Как следует все осмотрев, доктор повернул и неторопливо зашагал к гостинице. Он переоделся в китайские штаны и свободную шелковую рубаху, в которых по многолетней привычке чувствовал себя удобнее, и, взяв книгу, вышел на веранду. Вокруг гостиницы росли фруктовые деревья, напротив, по ту сторону песчаной дорожки, начиналась живописная рощица кокосовых пальм. Они поднимались, высокие и стройные, шеренга за шеренгой; яркие солнечные лучи пронзали листья, испещряя землю фантастическим желтым узором. За спиной доктора в летней кухне бой готовил второй завтрак.

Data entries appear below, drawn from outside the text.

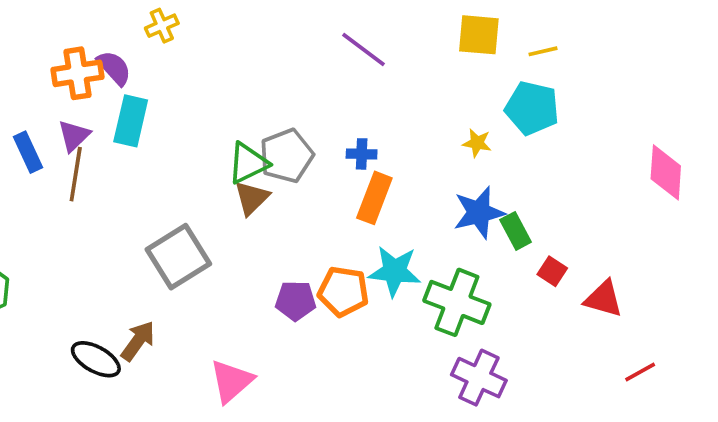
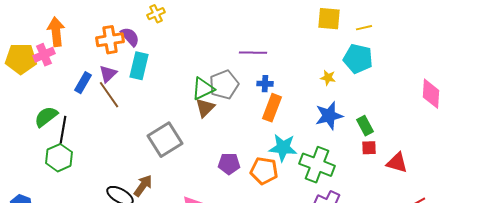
purple line: (363, 49) -> (253, 53), moved, turned -36
blue rectangle: (28, 152) -> (83, 83), turned 55
brown line: (76, 174) -> (109, 95), turned -44
green rectangle: (516, 231) -> (365, 126), moved
red square: (552, 271) -> (369, 148), turned -35
orange pentagon: (343, 291) -> (264, 171), moved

Доктор Сондерс не был особенным любителем чтения. Он редко брался за роман. Интересуясь человеческой природой, он предпочитал книги, раскрывающие особенности характера, и без конца перечитывал Пеписа[7] и босуэлловского «Джонсона»[8], «Монтеня» Флорио[9] и эссе Хэзлита[10]. Он любил старые книги о путешествиях и мог с удовольствием от корки до корки читать Хаклюта[11], рисующего страны, где сам он никогда не бывал. Дома у него было порядочное собрание книг о Китае, написанных ранними миссионерами. Доктор не искал в книгах сведений или средства развить свой ум, они служили ему лишь толчком для размышлений. С присущим ему своеобразным чувством юмора он был способен увидеть в деяниях ранних миссионеров столько забавного, что это немало удивило бы набожных авторов. Он был человек спокойный, не любил спорить, не навязывал никому своего общества и прекрасно умел наслаждаться шуткой, не испытывая никакого желания поделиться ею с другими.

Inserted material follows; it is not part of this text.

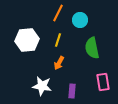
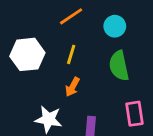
orange line: (58, 13) -> (71, 16), turned 30
cyan circle: (80, 20) -> (115, 26), moved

Сейчас он держал в руках том путешествий аббата Хука[12], но не мог сосредоточить на нем свое внимание. Мысли его были заняты двумя незнакомцами, так неожиданно появившимися на острове. За свою долгую жизнь на Востоке доктор Сондерс узнал тысячи людей, и ему ничего не стоило определить, что представляет собой капитан Николс. Типичный негодяй. По выговору — выходец из Англии, и если он столько лет проболтался в китайских морях, вполне возможно, что на родине у него были неприятности с полицией. На нем клейма негде ставить; физиономия жульническая, продувная. Он. видно, не очень–то преуспел, если был капитаном всего–навсего грязного маленького люггера, и доктор Сондерс испустил вздох — иронический вздох, — громко раздавшийся в неподвижном воздухе, подумав, как редко труды прощелыги увенчиваются успехом. Но конечно, не исключено, что капитан Николс просто предпочитает грязную работу чистой. Он явно из тех людей, которые ничем не гнушаются. Только зазевайся, тут же облапошит. Одно можно было сказать наверняка: дай ему случай, и он непременно подложит тебе свинью. Он сказал, будто знает Цзинь Цина. Вероятно, он частенько сидит без работы и рад служить хотя бы у китайца. К услугам таких людей и обращаются со всякими темными делишками; вполне возможно, что он был когда–то капитаном одной из шхун Цзинь Цина. Доктор Сондерс пришел к заключению, что в общем–то капитан Николс нравится ему. Доктора подкупило его искреннее дружелюбие. Это придавало пикантный привкус его жуликоватости, а диспепсия, от которой тот так страдал, вносила комическую нотку, всегда привлекавшую доктора. Он был рад, что вечером снова увидит капитана.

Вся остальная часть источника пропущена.